IV. Questions en litige et norme de contrôle applicable
[19] La présente affaire soulève les questions et sous-questions suivantes :
-
La décision était-elle raisonnable?
-
L’agent a-t-il commis une erreur dans son appréciation de l’intérêt supérieur des enfants?
-
L’agent a-t-il commis une erreur dans son analyse de l’établissement de la demanderesse?
-
L’agent a-t-il commis une erreur dans son analyse des difficultés auxquelles la demanderesse serait exposée?
-
La décision était-elle équitable sur le plan procédural?
[20] Comme je suis d’avis que l’agent a commis une erreur dans son analyse de l’établissement de la demanderesse, il n’est pas nécessaire d’examiner les autres questions.
[21] Les parties conviennent que la norme de contrôle qui s’applique à cette question est celle de la décision raisonnable (Canada (Ministre de la Citoyenneté et de l’Immigration) c Vavilov, 2019 CSC 65 [Vavilov]). Je suis du même avis. En l’espèce, aucune des exceptions énoncées par la Cour suprême du Canada dans l’arrêt Vavilov ne s’applique; par conséquent, la présomption d’application de la norme de la décision raisonnable n’est pas réfutée (aux para 16-17).
V. Analyse du degré d’établissement
(1) Position de la demanderesse
[22] L’agent a commis une erreur en n’accordant de poids favorable à aucun des facteurs d’établissement de la demanderesse, choisissant de se concentrer uniquement sur le fait qu’elle n’avait pas de statut d’immigration. Plus précisément, l’agent n’a pas tenu compte des facteurs d’établissement favorables reconnus dans les lignes directrices du gouvernement du Canada intitulées « Évaluation des considérations d’ordre humanitaire : Établissement au Canada » (3 février 2017) :
-
a)la demanderesse vit au Canada depuis plus de 14 ans;
-
b)elle a présenté de nombreuses demandes aux autorités en matière d’immigration dans le but de régulariser son statut;
-
c)elle a travaillé pour subvenir à ses besoins durant toute la période où elle a vécu au Canada;
-
d)elle est pleinement intégrée dans sa communauté au Canada;
-
e)elle n’a pas de casier judiciaire.
[23] L’agent n’a accordé de poids favorable à aucun de ces facteurs. Il a plutôt estimé qu’ils constituaient [traduction] « une attente »

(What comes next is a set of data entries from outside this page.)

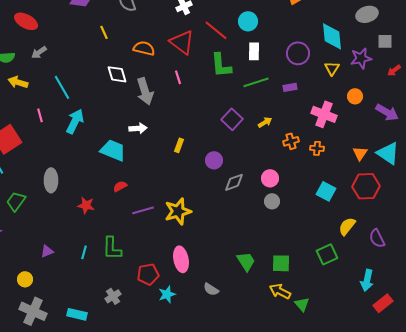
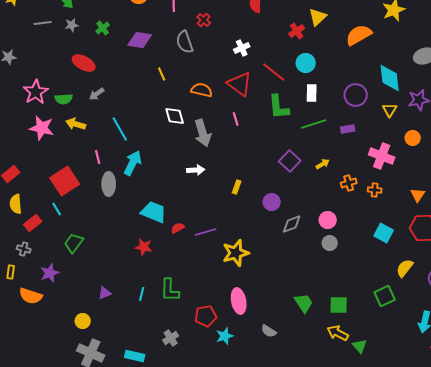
cyan trapezoid: (113, 150) -> (154, 212), moved
gray ellipse: (51, 180) -> (109, 184), moved
purple line: (143, 210) -> (206, 232), moved

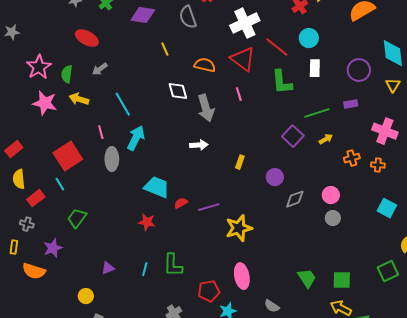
white cross: (242, 48) -> (245, 23), size x1.8
green semicircle: (64, 99) -> (67, 74), turned 102
green line: (314, 124) -> (317, 113), moved

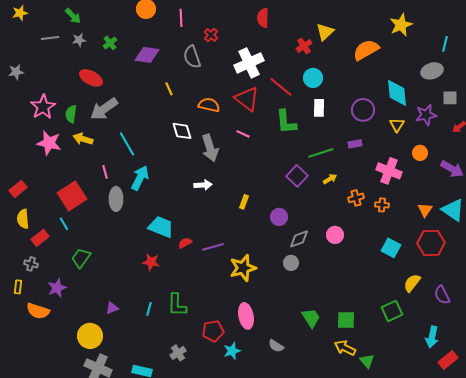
gray arrow: (100, 69) -> (104, 109), size x1.8
pink line: (239, 94) -> (243, 134), turned -48
gray circle: (333, 218) -> (291, 263), moved
yellow circle: (86, 296) -> (90, 336), size x1.6

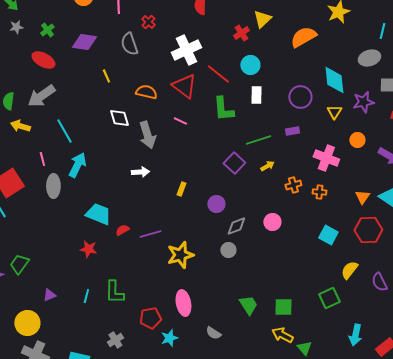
red ellipse: (91, 78) -> (43, 60), moved
green trapezoid: (81, 258) -> (19, 264), moved
cyan arrow: (432, 337) -> (355, 335), moved

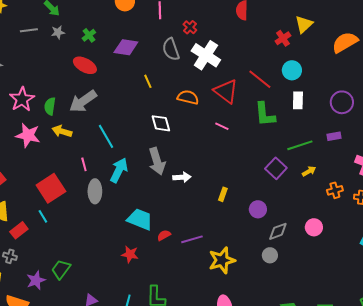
white cross: (186, 50) -> (206, 55), moved, turned -32
gray arrow: (147, 135) -> (157, 161), moved

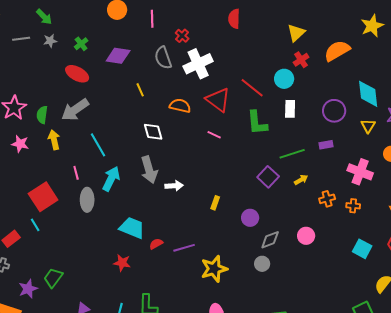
red cross: (283, 38) -> (301, 60), moved
white cross: (206, 55) -> (198, 64), turned 32
yellow arrow: (62, 131) -> (54, 140), turned 60
pink star: (28, 135) -> (20, 144), size x0.7

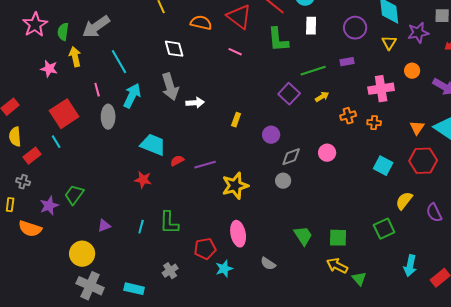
pink star: (20, 144) -> (49, 69), moved
pink cross: (360, 172) -> (381, 89), turned -30

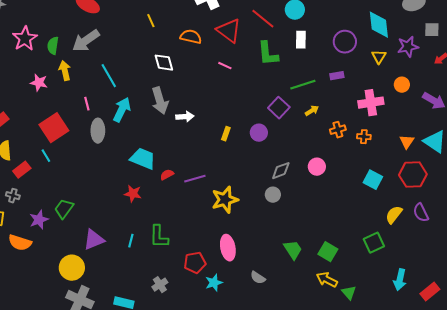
purple circle: (271, 135) -> (259, 133), moved
purple semicircle: (434, 213) -> (421, 213), moved
purple triangle: (104, 226) -> (94, 240), size x1.6
green square: (338, 238) -> (328, 252), turned 30

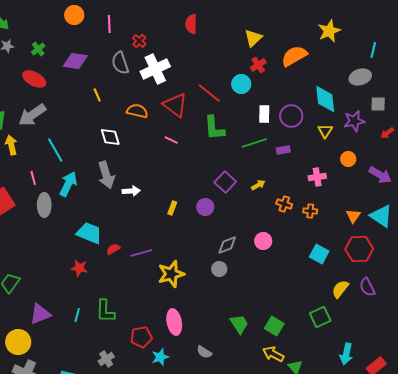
white rectangle: (301, 40) -> (264, 114), moved
green line: (303, 85) -> (254, 143), moved
pink cross: (371, 103) -> (317, 177), size x0.7
orange cross: (338, 130) -> (284, 204), turned 35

ou qu’ils n’étaient « pas inhabituels »
. Puisque l’établissement s’est constitué durant une période de non-conformité, l’agent n’y a accordé aucun poids favorable.
[24] La demanderesse fait valoir que ces facteurs sont des motifs valables qui excusent la non‑conformité. Cependant, l’agent a agi comme si la non-conformité annulait la valeur de ces facteurs. La jurisprudence met explicitement en garde les agents contre le fait de se concentrer sur la faute à l’égard de laquelle la dispense pour considérations d’ordre humanitaire est demandée (Singh c Canada (Citoyenneté et Immigration), 2019 CF 1633 au para 23). Dénaturer les facteurs favorables liés à l’établissement et les faire jouer contre le demandeur plutôt qu’en sa faveur a été jugé déraisonnable (Alghanem c Canada (Citoyenneté et Immigration), 2021 CF 1137 au para 39).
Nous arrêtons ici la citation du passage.